Almost nothing is worse in medicine than a cold-hearted delivery of bad news that sucks all the hope out of a patient’s lungs. And almost nothing is better than an honest dialogue between doctor and patient that explores the hopes and fears of a patient faced with a very serious condition, in a way that allows for hope in some form to continue to exist. Because we know that when all hope ends, life does too.
Dr. Chris Feudtner, a bioethicist at Children’s Hospital of Pennsylvania, has a sensitive essay on this topic in the New England Journal of Medicine. He titled it “The Breadth of Hopes.”
His idea is that all of us have a range of hopes that are necessary to carry on with daily life; some are fanciful and others are very concrete and specific.
Doctors need to nurture hope while helping patients redefine what it is they hope for. Even hoping for a miracle in the face of an incurable disease is not necessarily something that doctors should scoff at. As he writes:
Judging such a hope as either realistic or false misses the point; rather, we should judge ourselves as clinicians by the degree to which we can help nurture our patients’ collection of diverse hopes.

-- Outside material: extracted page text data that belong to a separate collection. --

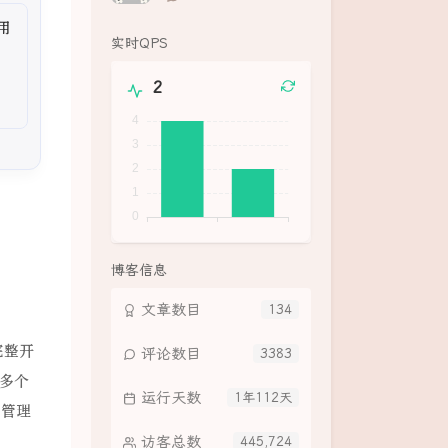
论
数：
实时QPS
2
博客信息
文章数目
134
的完整开
评论数目
3383
等多个
运行天数
1年112天
、管理
访客总数
445,724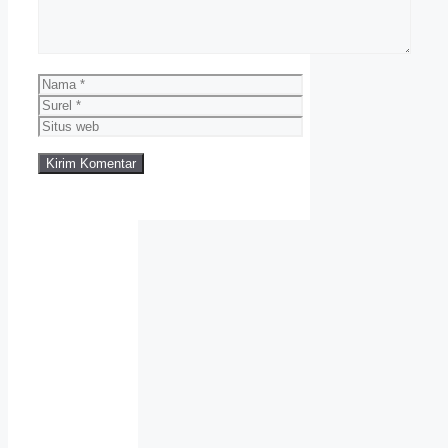
Nama
Surel
Situs
web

This is not to say doctors should encourage unrealistic Pollyanna thinking by patients.
Dr. Feudtner hopes to develop better tools to help patients and families in the emotional end of coping with disease. He concludes: “as clinicians, we need to more carefully work through what separates the appropriate management of hopes from their inappropriate manipulation, because whether we want the responsibility or not, we constantly interact with our patients’ hopes.”